Friday Dec 13, 2024
Friday, 26 November 2010 00:13 - - {{hitsCtrl.values.hits}}
Analysing the budget from a different angle at the conference organised by the Sri Lanka Institute of Packaging, corporate personality and business economist Rohantha Athukorala opined that since one of the key focuses of this year’s Budget was on value addition, this can be only done through branding and eye-catching packaging, whereby the country will turn to the leadership of the Sri Lanka Institute of Packaging to provide the leadership required to support the private sector.
The speaker took an industry in point to explain the logic for the argument. The cited industry was Sri Lanka’s tea sector so that a clear detail action plan could be formulated post the conference.
He stated that the CESS of Rs. 10 that was recommended in the 2011 Budget on bulk export of tea was a proposal that was not timely given the market conditions a typical exporter of tea is up against globally. However, Athukorala emphasised that the opportunity that the packaging sector could target was very attractive and must be done in a focused manner.
To give a better direction, the speaker took a specific case in point, like the Russian market which is the number one export market in the world for tea.

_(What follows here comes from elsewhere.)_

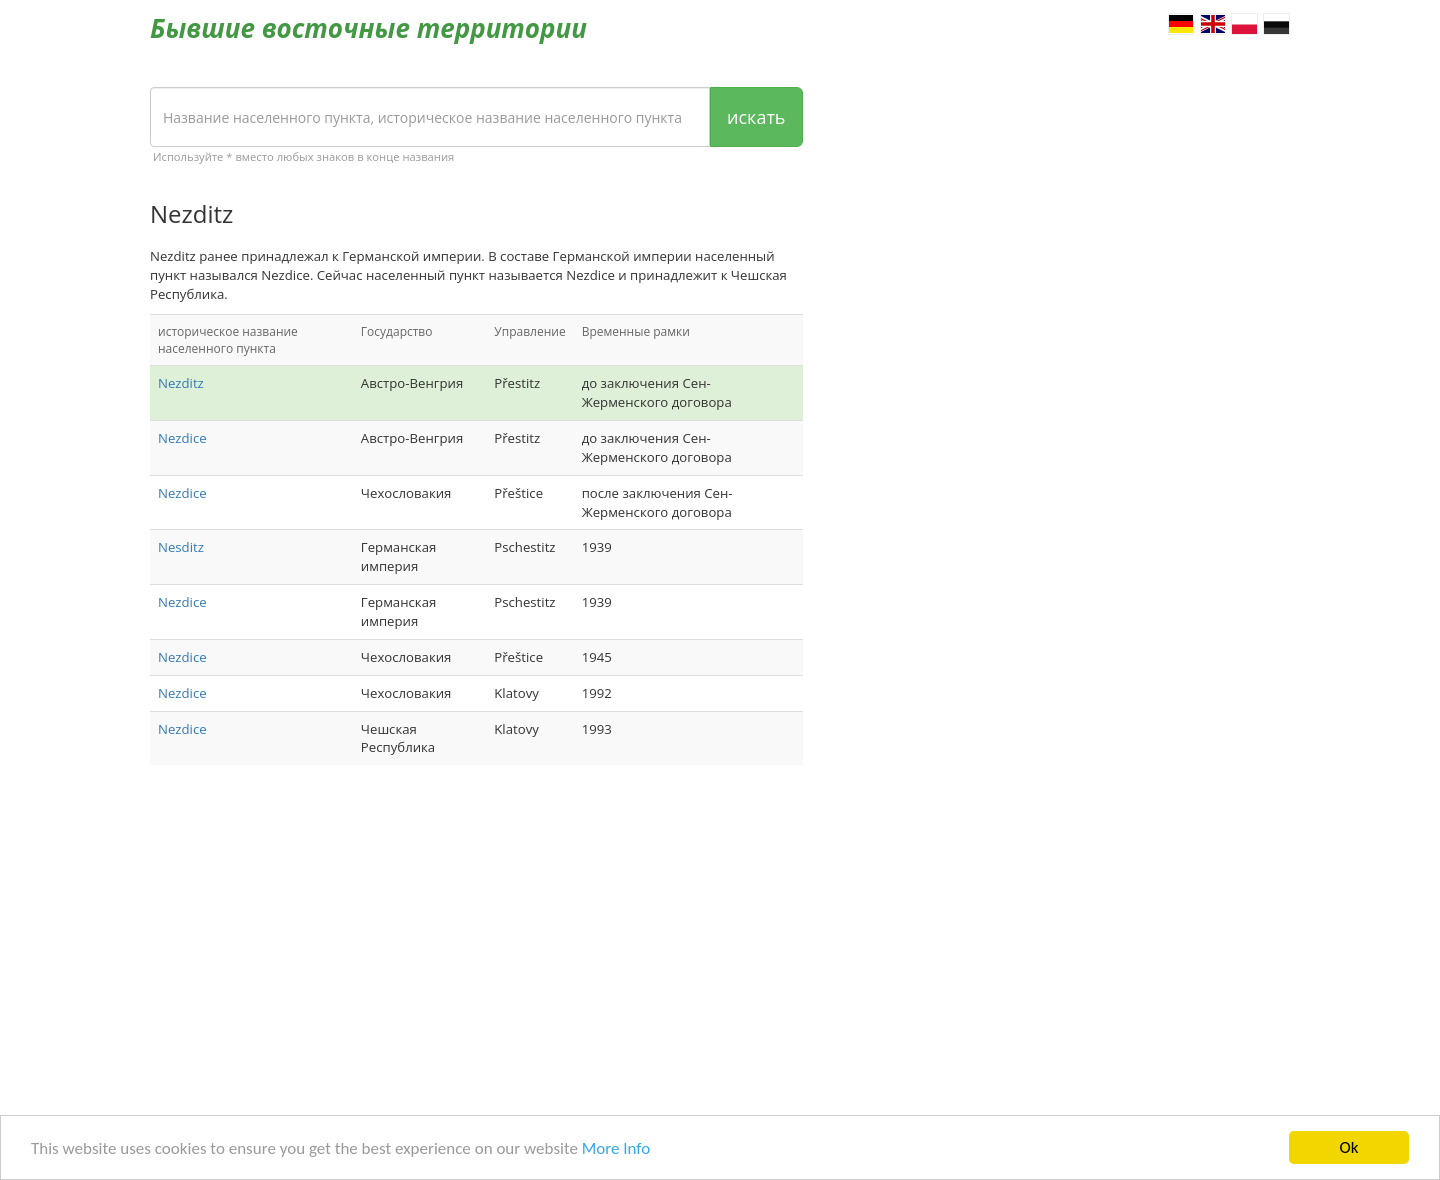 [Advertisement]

He noted that the policymakers of Russia had levied a import duty of 30-40% on packeted tea imported, which had resulted in volumes of tea exported that were at 18,377 MT in 2000 declining to 7,516 MT in 2009.

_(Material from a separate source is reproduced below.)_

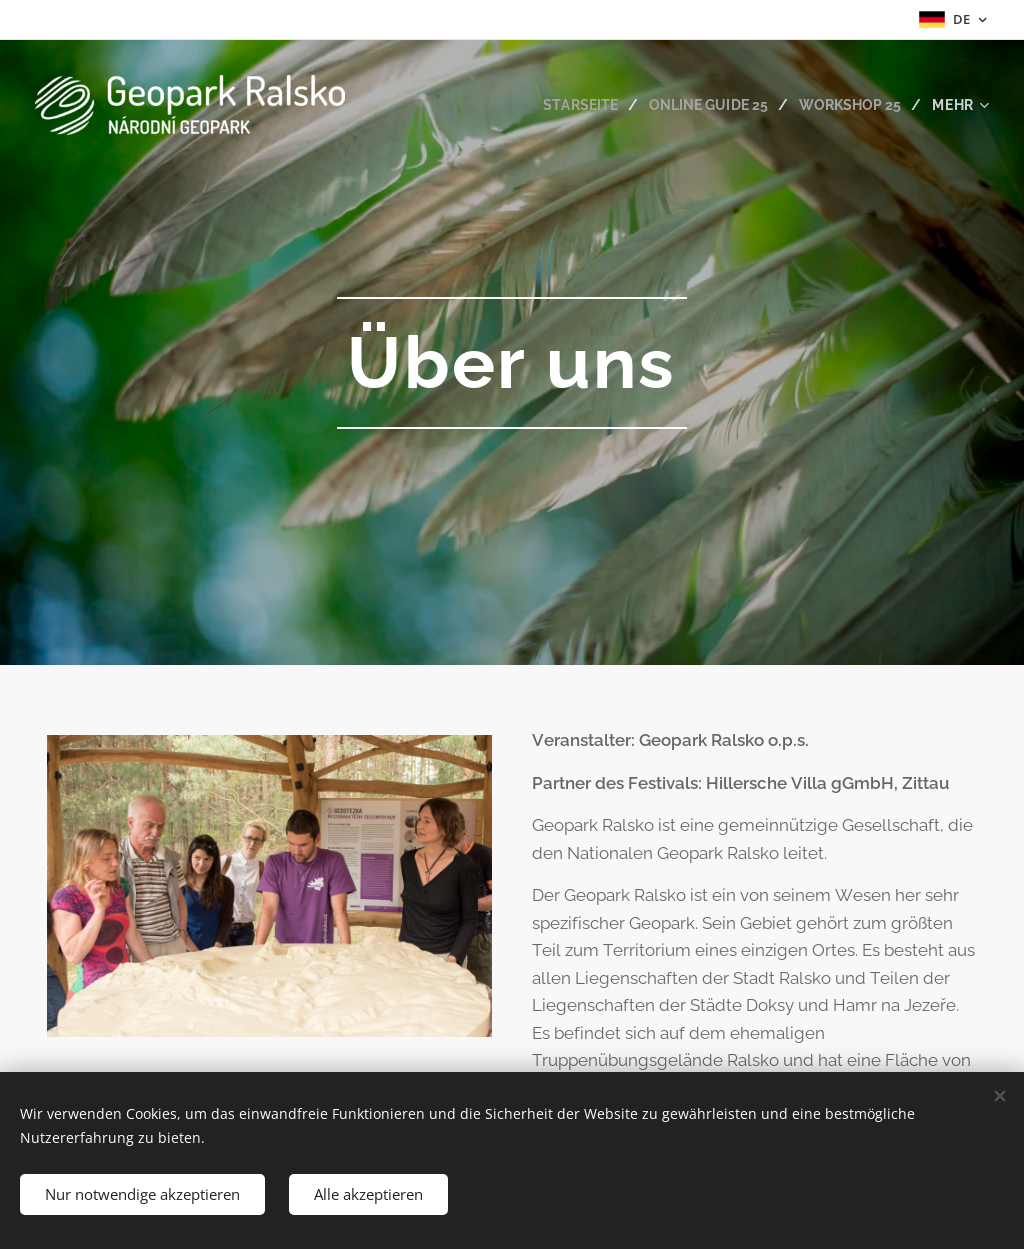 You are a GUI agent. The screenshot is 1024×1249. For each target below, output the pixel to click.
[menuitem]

On the other hand, the reduction on import taxes of bulk tea at that end had resulted in the volumes of bulk tea out of Sri Lanka increasing from 21,166 MT recorded in 2000 to 28,743 MT in 2009. However, with the introduction of the CESS that has been proposed in the 2011 Budget, a typical exporter of tea will be dealt a double blow, said Athukorala.
However, he added that from a more strategic perspective, it was the right thing to do since it compels exporters to add value and thereby increase the revenue generated to Sri Lanka.
From a more positive perspective, it presents a huge opportunity for the packaging industry, which can work closely with bulk exporters of tea and thereby drive value addition, given the multi-institution thrust at different ends.
Athukorala cited the Geographic Indicator (GI) registration of Ceylon Tea that has been initiated by the Ministry of Industry and Commerce and the US$ 10 million promotional support that has been gazetted for communication activity by the Sri Lanka Tea Board, noting that the stage was set for value addition activity and driving brand marketing globally.
“This is the big time opportunity that the packaging industry must exploit,” he asserted.
On a separate note, the Budget 2011 proposals contain a 200% deduction on R&D, depreciation of new machinery at 33% and reduced duties in purchasing modern machinery, amongst other features, which make the Budget packaging industry development-centric in an indirect manner, noted the speaker. “What is now required is ground based implementation,” he pointed out.
There are around 50 corrugated carton manufacturers, 120 inner box board manufacturers, 20 flexible packaging industries and 20 paper and bag manufacturers in operation in the country.
In conclusion, Athukorala commended the proactive action of the President of the Sri Lanka Institute of Packaging A.R. Ratnarajah for championing the conference timing just after the budget as packaging and branding would be the key focus in the new development agenda of business post the Budget.